Hedging our Bets: The Case for Pursuing Whole Brain Emulation to Safeguard Humanity's Future

inklesspen

14 Hedging our Bets: The Case for Pursuing Whole Brain Emulation to Safeguard Humanity's Future

1st Mar 2010

4 min read

14

It is the fashion in some circles to promote funding for Friendly AI research as a guard against the existential threat of Unfriendly AI. While this is an admirable goal, the path to Whole Brain Emulation is in many respects more straightforward and presents fewer risks. Accordingly, by working towards WBE, we may be able to "weight" the outcome probability space of the singularity such that humanity is more likely to survive.

One of the potential existential risks in a technological singularity is that the recursively self-improving agent might be inimical to our interests, either through actual malevolence or "mere" indifference towards the best interests of humanity. Eliezer has written extensively on how a poorly-designed AI could lead to this existential risk. This is commonly termed Unfriendly AI.

Since the first superintelligence can be presumed to have an advantage over any subsequently-arising intelligences, Eliezer and others advocate funding research into creating Friendly AI. Such research must not only reverse-engineer consciousness, but also human notions of morality. Unfriendly AI could potentially require only sufficiently fast hardware to evolve an intelligence via artificial life, as depicted in Greg Egan's short story "Crystal Nights", or it may be created inadvertently by researchers at the NSA or a similar organization. It may be that creating Friendly AI is significantly harder than creating Unfriendly (or Indifferent) AI, perhaps so much so that we are unlikely to achieve it in time to save human civilization.

Fortunately, there's a short-cut we can take. We already have a great many relatively stable and sane intelligences. We merely need to increase their rate of self-improvement. As far as I can tell, developing mind uploading via WBE is a simpler task than creating Friendly AI. If WBE is fast enough to constitute an augmented intelligence, then our augmented scientists can trigger the singularity by developing more efficient computing devices. An augmented human intelligence may have a slower "take-off" than a purpose-built intelligence, but we can reasonably expect it to be much easier to ensure such a superintelligence is Friendly. In fact, this slower take-off will likely be to our advantage; it may increase our odds of being able to abort an Unfriendly singularity.

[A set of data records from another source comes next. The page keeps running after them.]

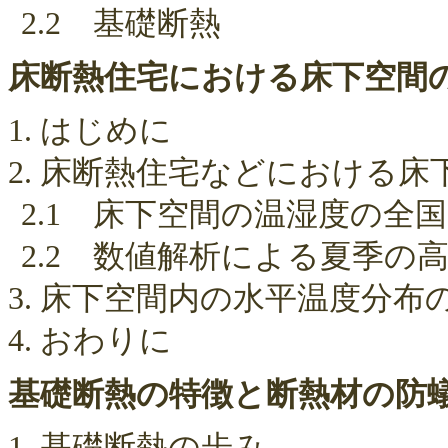
2.2 基礎断熱
床断熱住宅における床下空間
1. はじめに
2. 床断熱住宅などにおける
2.1 床下空間の温湿度の全
2.2 数値解析による夏季の
3. 床下空間内の水平温度分布
4. おわりに
基礎断熱の特徴と断熱材の防
1. 基礎断熱の歩み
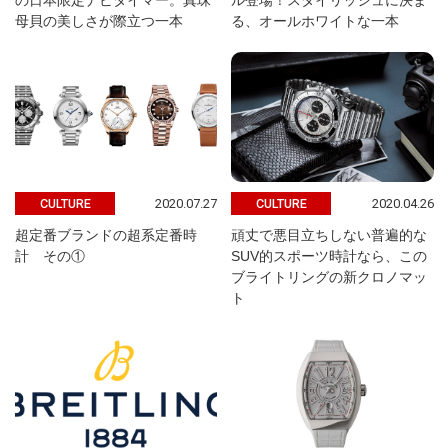
の日本限定ナビタイマー。真珠
ル登場！スタイリッシュに決ま
母貝の美しさが際立つ一本
る、オールホワイトな一本
2020.07.27
2020.04.26
CULTURE
CULTURE
超定番ブランドの超系定番時
頑丈で悪目立ちしない普遍的な
計 その①
SUV的スポーツ時計なら、この
ブライトリングの新クロノマッ
ト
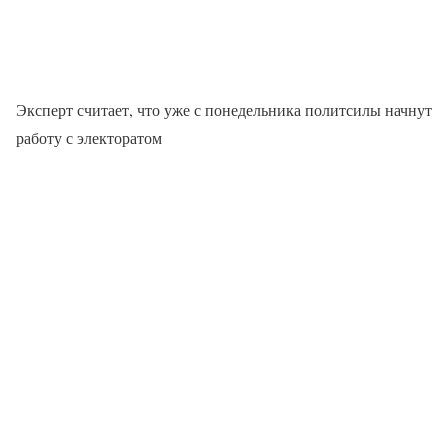
Эксперт считает, что уже с понедельника политсилы начнут
работу с электоратом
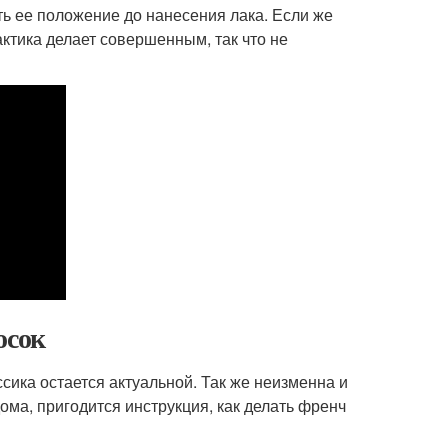
ть ее положение до нанесения лака. Если же
актика делает совершенным, так что не
осок
ика остается актуальной. Так же неизменна и
ма, пригодится инструкция, как делать френч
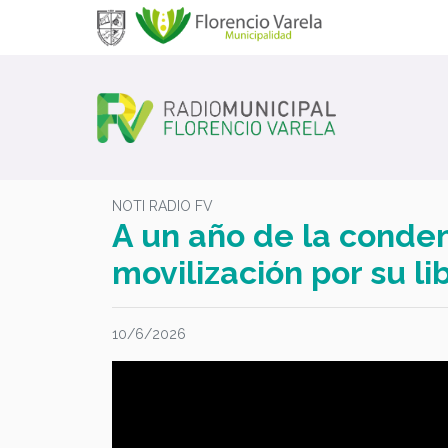
NOTI RADIO FV
A un año de la conden
movilización por su li
10/6/2026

WBE may also be able to provide us with useful insights into the nature of consciousness, which will aid Friendly AI research. Even if it doesn't, it gets us most of the practical benefits of Friendly AI (immortality, feasible galactic colonization, etc) and makes it possible to wait longer for the rest of the benefits.

But what if I'm wrong? What if it's just as easy to create an AI we think is Friendly as it is to upload minds into WBE? Even in that case, I think it's best to work on WBE first. Consider the following two worlds: World A creates an AI its best scientists believes is Friendly and, after a best-effort psychiatric evaluation (for whatever good that might do) gives it Internet access. World B uploads 1000 of its best engineers, physicists, psychologists, philosophers, and businessmen (someone's gotta fund the research, right?). World B seems to me to have more survivable failure cases; if some of the uploaded individuals turn out to be sociopaths, the rest of them can stop the "bad" uploads from ruining civilization. It seems exceedingly unlikely that we would select a large enough group of sociopaths that the "good" uploads can't keep the "bad" uploads in check.

Furthermore, the danger of uploading sociopaths (or people who become sociopathic when presented with that power) is also a danger that the average person can easily comprehend, compared to the difficulty of ensuring Friendliness of an AI. I believe that the average person is also more likely to recognize where attempts at safeguarding an upload-triggered singularity may go wrong.

The only downside of this approach I can see is that an upload-triggered Unfriendly singularity may cause more suffering than an Unfriendly AI singularity; sociopaths may be presumed to have more interest in torture of people than a paperclip-optimizing AI would have.

Suppose, however, that everything goes right, the singularity occurs, and life becomes paradise by our standards. Can we predict anything of this future? It's a popular topic in science fiction, so many people certainly enjoy the effort. Depending on how we define a "Friendly singularity", there could be room for a wide range of outcomes.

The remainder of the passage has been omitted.